The $10,000 grant awarded to each selected artist will be unrestricted. Each awardee will participate in both group and individual online mentorship sessions with mentor artists selected by Haystack. Cedric Mitchell and Vivian Chiu are the mentors for the 2025 AGI Cohort. They will lead sessions dedicated to portfolio reviews, group work critiques, and topics such as branding, professional practice, and network development.
Haystack is thrilled to share the inaugural Artist Grant Initiative cohort:
Aminata Conteh | Metals
Born and raised in Brooklyn, NY, Aminata Conteh (she/her)’s practice currently hybridizes the histories and traditions of metalsmithing with weaving and basketry. Conteh received a BFA in Metalsmithing & Jewelry from the Maine College of Art & Design (MECA&D) and was 2021 Wingate Lamar Fellows from the Center for Craft in Asheville, NC. She was recognized as a 2022 Early Career Artist by the Society of North American Goldsmiths and was most recently named as a 2023 Visiting Craft Fellow at SUNY New Paltz. Conteh maintains an active teaching practice and has led workshops at the Brooklyn Museum of Art, Haystack Mountain School of Crafts, and Penland School of Craft. Her work has been exhibited across New York, Los Angeles, North Carolina, and Maine.

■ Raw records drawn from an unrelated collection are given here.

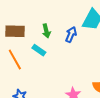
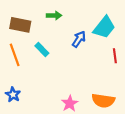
green arrow: (46, 31) -> (54, 16), moved, turned -88

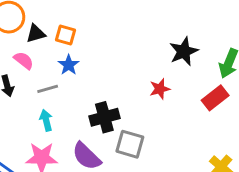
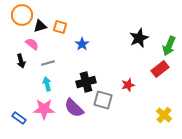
blue star: (69, 65) -> (82, 44), moved
red star: (160, 89) -> (128, 85), moved

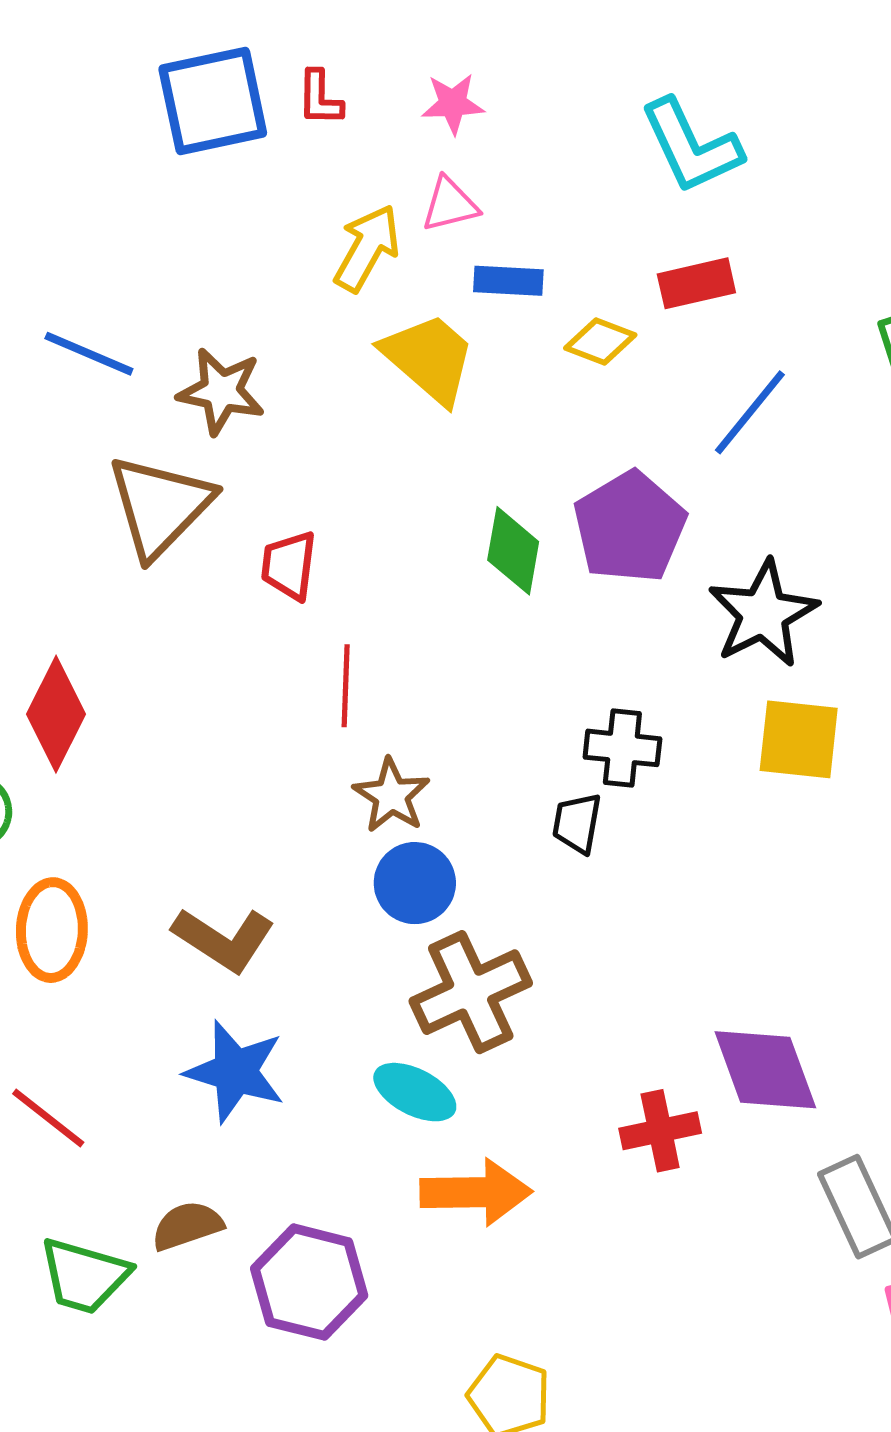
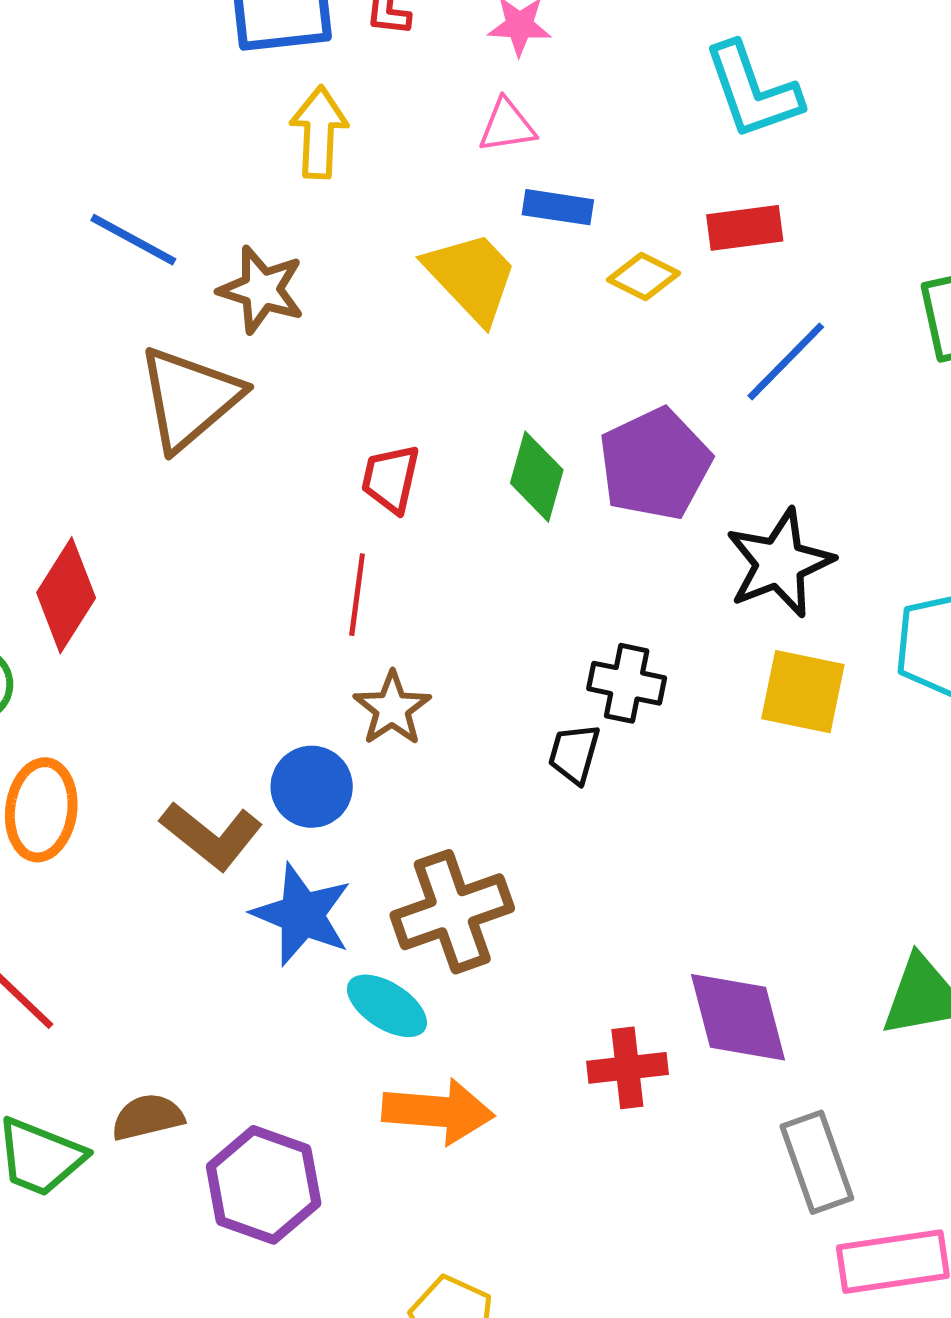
yellow arrow: (367, 248) -> (319, 132), moved, turned -32
red trapezoid: (289, 566) -> (391, 479), moved
blue circle: (415, 883) -> (312, 787), moved
blue star: (235, 1072) -> (302, 914), moved

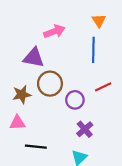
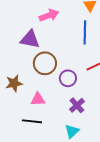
brown star: (22, 94) -> (14, 83), moved
pink triangle: (17, 123) -> (38, 99), moved

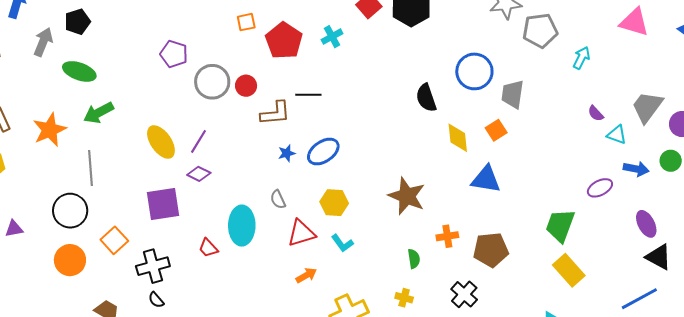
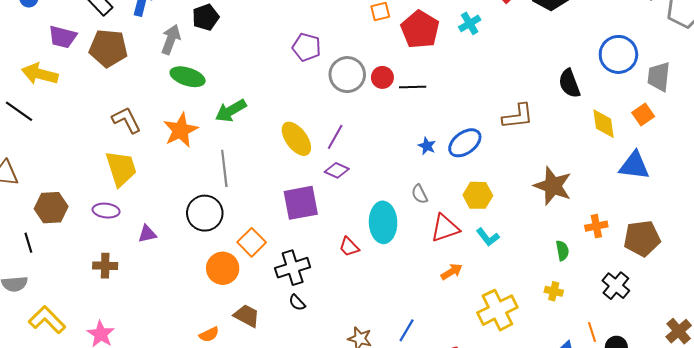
green ellipse: (79, 71) -> (188, 77), moved
black line: (308, 95) -> (413, 87), moved
brown L-shape: (275, 113) -> (518, 116), moved
blue star: (287, 153) -> (427, 146), turned -30
orange circle: (70, 260) -> (223, 268), moved

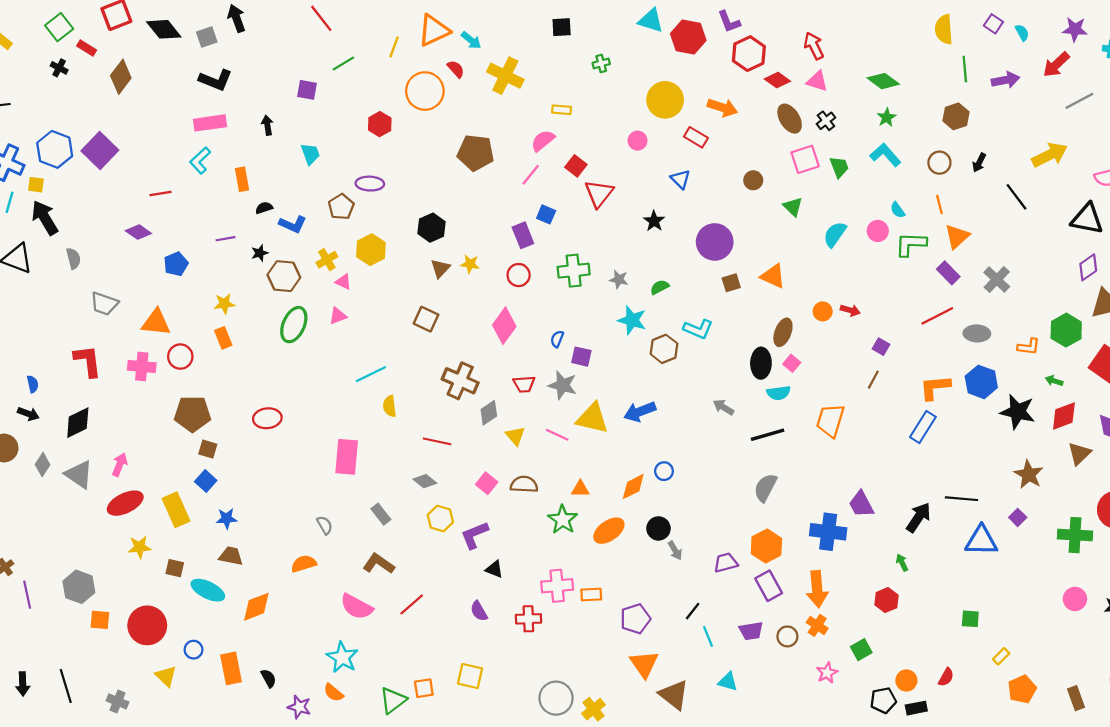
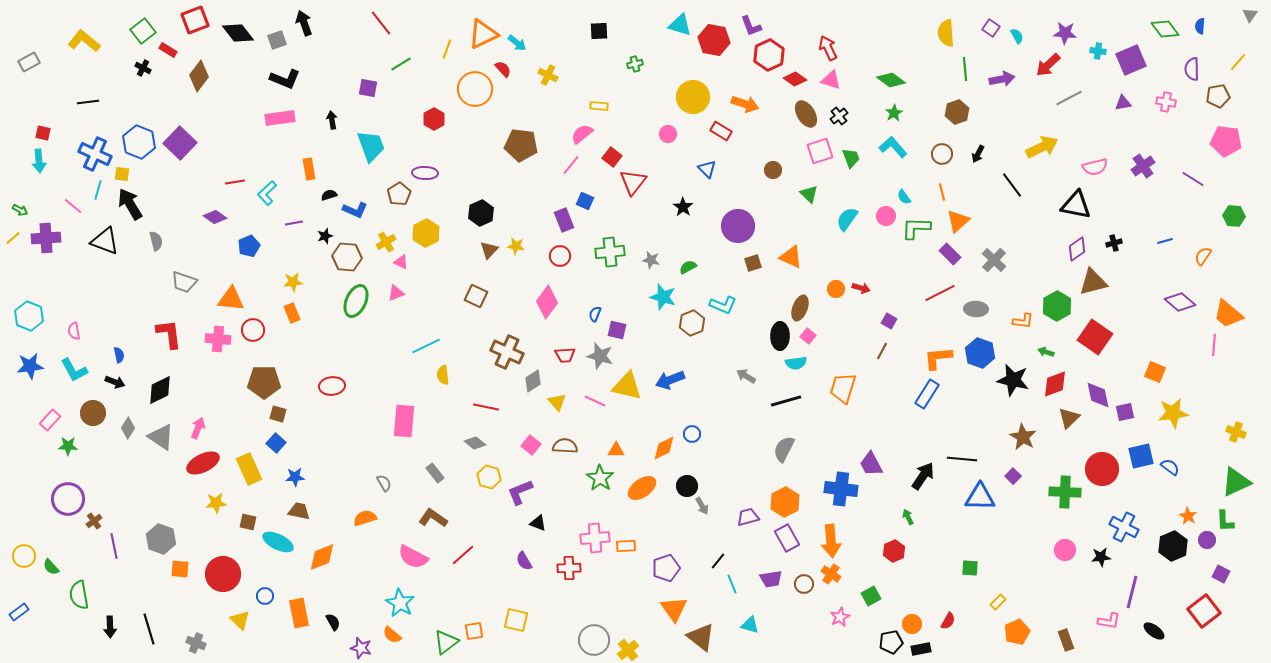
yellow cross: (505, 76) -> (548, 75), size x0.6
cyan trapezoid: (310, 154) -> (371, 146), size x1.6
cyan L-shape: (200, 160) -> (267, 193), moved

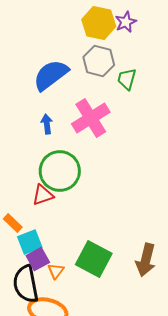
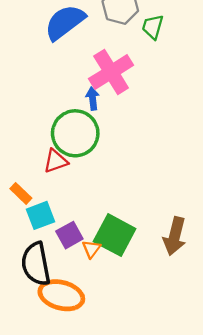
blue arrow: (47, 124) -> (93, 99), moved
purple square: (38, 259) -> (69, 235), moved
orange triangle: (56, 271) -> (91, 249), moved

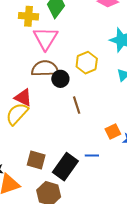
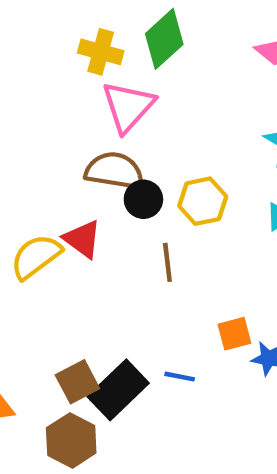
yellow hexagon: (87, 63) -> (203, 201), moved
red triangle: (23, 98) -> (83, 239), moved
brown square: (36, 160) -> (77, 382), moved, turned 36

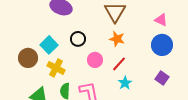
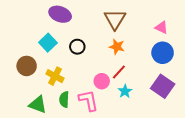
cyan square: (49, 45) -> (48, 43), moved
pink circle: (95, 60) -> (102, 81), moved
purple square: (162, 78) -> (163, 86), size x1.6

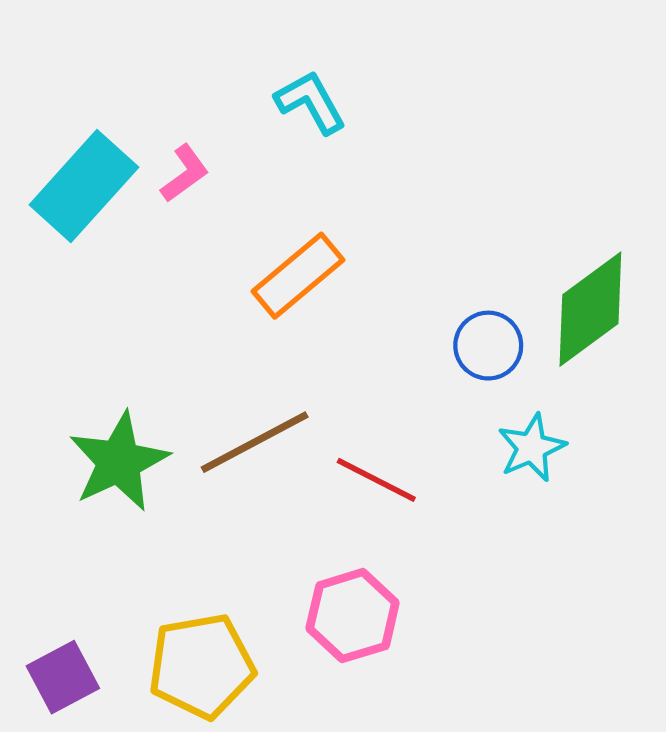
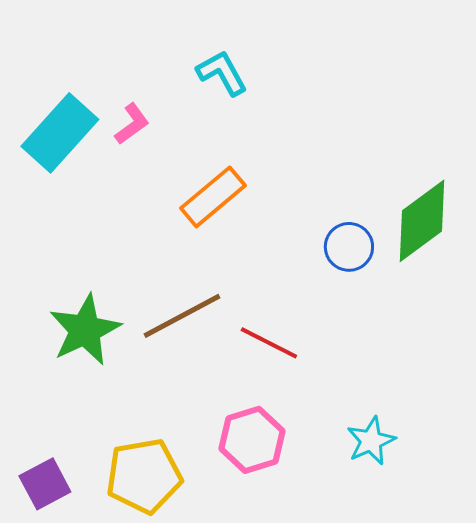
cyan star: (532, 448) -> (371, 441), moved

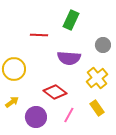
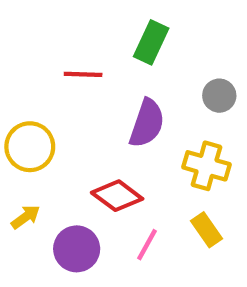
purple semicircle: (69, 58) -> (147, 123), turned -75
yellow cross: (97, 78) -> (207, 166), turned -35

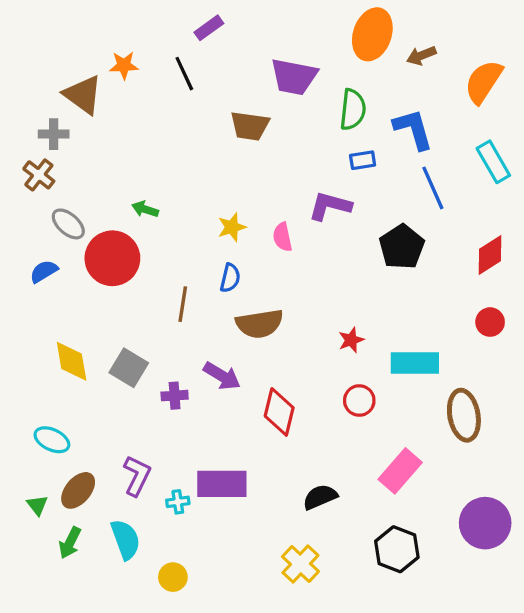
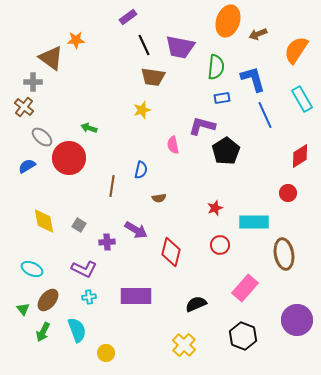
black line: (184, 74) -> (144, 45), moved
yellow star: (232, 227) -> (142, 110), moved
black pentagon: (402, 247) -> (226, 151), moved
red circle: (490, 322) -> (288, 193), moved
brown semicircle: (260, 324) -> (159, 198), size x0.5
gray square: (129, 368) -> (79, 225), size x0.6
purple L-shape: (137, 476) -> (84, 269), moved, turned 90
cyan cross: (178, 502) -> (89, 297), moved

Program Goals: Conteh is interested in creating a new body of work focused on the way her grandmother’s recipes might act as an archive of her maternal line, including video and sculpture work.
David Gutierrez | Glass
Rooted in glass since 2014, David Guiterrez (he/him)'s work explores identity, access, and representation through sculptural and light-based forms. He blends technical precision with narrative intent, drawing from community, mentorship, and lived experience. His practice is grounded in persistence and collaboration, with exhibitions at Brea Art gallery, LA Glass Center, and more.
Program Goals: Guiterrez's main goals are to obtain the correct language to better equip him when approaching institutions for youth group glassblowing programs and to learn efficient strategies when applying for grants that align with his goals.
Payton Harris-Woodard | Painting
Payton Harris-Woodard (she/her) is an artist investigating the emotional and psychological complexities of inhabiting a black female body. She received a BA from Columbia College Chicago. Prior to graduating, she was awarded a Haystack Mountain School of Crafts Fellowship. She received an MFA in Painting and Drawing from the School of the Art Institute. Harris-Woodard is the recipient of the New Artists Society Full Merit Scholarship, and her writing and artwork has been published in Hyperallergic Magazine; and Hand Paper Making Magazine where she received the Black Writers Fellowship to publish an interview with Howardena Pindell. Recent exhibitions include Human Resources at the Third Space Gallery at the Chicago Artists Coalition, Chicago, IL; Women on the Verge at Rhona Hoffman Gallery, Chicago, IL; Golden Ratio at Art is Bond, Houston, TX; “Fantasticolismo”, Chiquimarca projects at Mana Contemporary, Chicago, IL; Ground Floor Biennial at the Hyde Park Art Center, Chicago IL.; and Generations at Woman Made Gallery, Chicago, IL. Harris-Woodard lives and works in Chicago, IL.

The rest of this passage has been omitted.